Exporting NeMo 2.0 Models to TensorRT-LLM in NeMo FW Container#

You can generate TensorRT-LLM engines in the NeMo Framework container and deploy them in the NIM LLM container. However, this approach requires matching TensorRT-LLM versions between both containers. When the versions match, this is the recommended path for deploying NeMo models to the NIM LLM container. If the TensorRT-LLM versions differ between containers, you should use the NIM container to build the engine as demonstrated in the previous section.

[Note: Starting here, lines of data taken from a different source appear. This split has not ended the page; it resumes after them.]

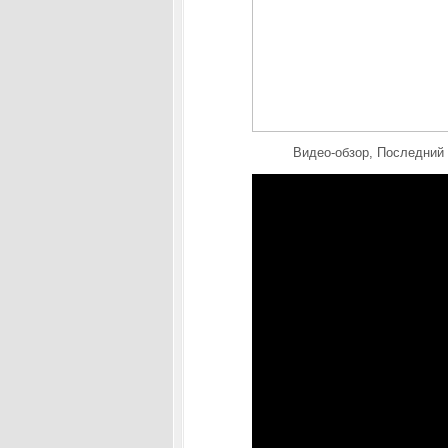
Видео-обзор, Последний 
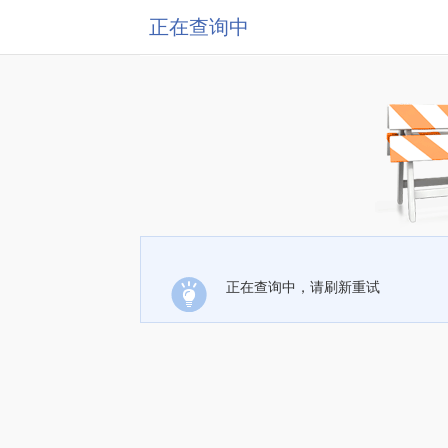
正在查询中
正在查询中，请刷新重试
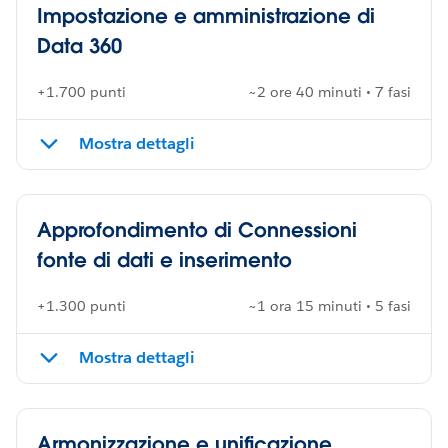
Impostazione e amministrazione di
Data 360
+1.700 punti
~2 ore 40 minuti • 7 fasi
Mostra dettagli
Approfondimento di Connessioni
fonte di dati e inserimento
+1.300 punti
~1 ora 15 minuti • 5 fasi
Mostra dettagli
Armonizzazione e unificazione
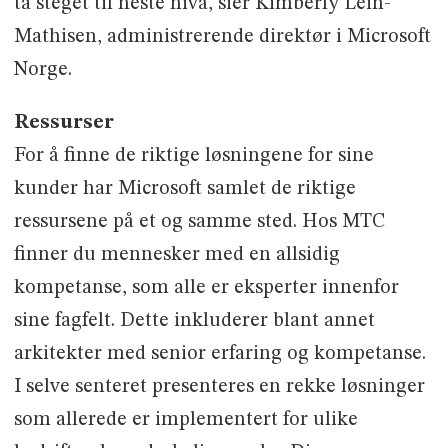
ta steget til neste nivå, sier Kimberly Lein-
Mathisen, administrerende direktør i Microsoft
Norge.
Ressurser
For å finne de riktige løsningene for sine
kunder har Microsoft samlet de riktige
ressursene på et og samme sted. Hos MTC
finner du mennesker med en allsidig
kompetanse, som alle er eksperter innenfor
sine fagfelt. Dette inkluderer blant annet
arkitekter med senior erfaring og kompetanse.
I selve senteret presenteres en rekke løsninger
som allerede er implementert for ulike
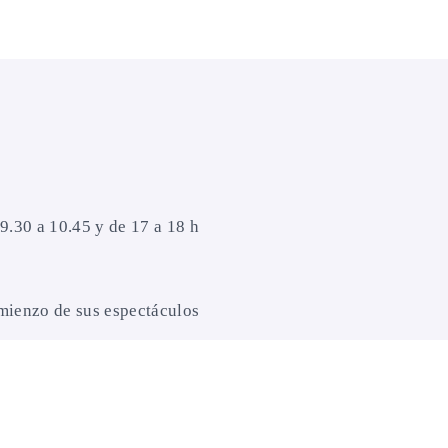
9.30 a 10.45 y de 17 a 18 h
mienzo de sus espectáculos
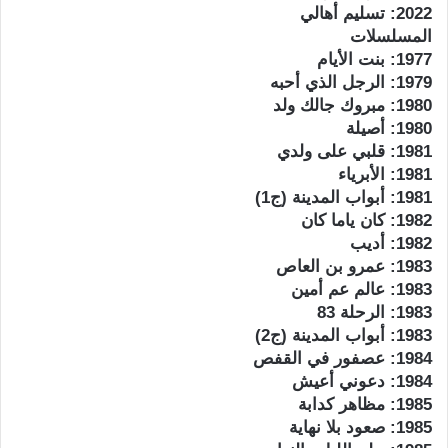
2022: تسليم أهالي
المسلسلات
1977: بنت الأيام
1979: الرجل الذي أحبه
1980: مبروك جالك ولد
1980: أصيلة
1981: قلبي على ولدي
1981: الأبرياء
1981: أبواب المدينة (ج1)
1982: كان ياما كان
1982: أديب
1983: عمرو بن العاص
1983: عالم عم أمين
1983: الرحلة 83
1983: أبواب المدينة (ج2)
1984: عصفور في القفص
1984: دعوني أعيش
1985: مظاهر كدابة
1985: صعود بلا نهاية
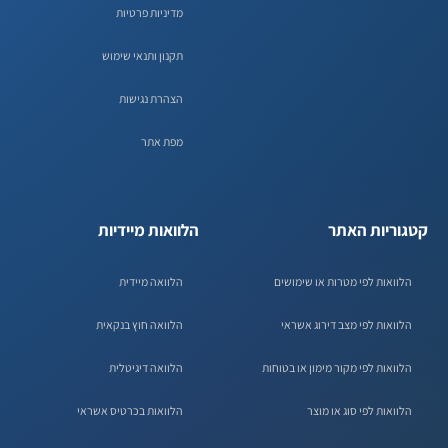
מדיניות פרטיות
תקנון ותנאי שימוש
הצהרת נגישות
מפת אתר
קטגוריות האתר
הלוואות מיידיות
הלוואות לפי מטרות או שימושים
הלוואה מיידית
הלוואות לפי מצב דירוג אשראי
הלוואה חוץ בנקאית
הלוואות לפי מקור מימון או בטוחות
הלוואה דיגיטלית
הלוואות לפי סוג או מוצר
הלוואות בכרטיס אשראי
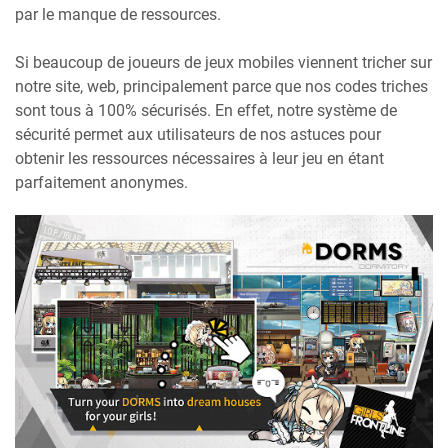
par le manque de ressources.
Si beaucoup de joueurs de jeux mobiles viennent tricher sur
notre site, web, principalement parce que nos codes triches
sont tous à 100% sécurisés. En effet, notre système de
sécurité permet aux utilisateurs de nos astuces pour
obtenir les ressources nécessaires à leur jeu en étant
parfaitement anonymes.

First, generate a TensorRT-LLM engine for the llama-3.1-8b-instruct-nemo2 model by following the instructions in the Deploy NeMo Models by Exporting TensorRT-LLM guide.

Then, start the NIM LLM container as follows:

docker run --gpus all -it --rm --shm-size=4g \
   -v /opt/checkpoints:/opt/checkpoints \
   -w /workspace nvcr.io/nim/meta/llama-3.1-8b-instruct:1.8.0-RTX bash

Please make sure the TensorRT-LLM engine is located in the /opt/checkpoints folder.

Run the following script to start the server. The script is included in the NIM containers. It sets up the server within several minutes (which in general depends on the model size).
```
export NIM_MODEL_NAME=/opt/checkpoints/llama-3.1-8b-instruct-nim
export NIM_SERVED_MODEL_NAME=test-model  # Model name used to query it

/opt/nim/start_server.sh > server.log 2>&1 &
```
Wait until the server starts. You can inspect the server.log file until it reports the server is running at the default 8000 port.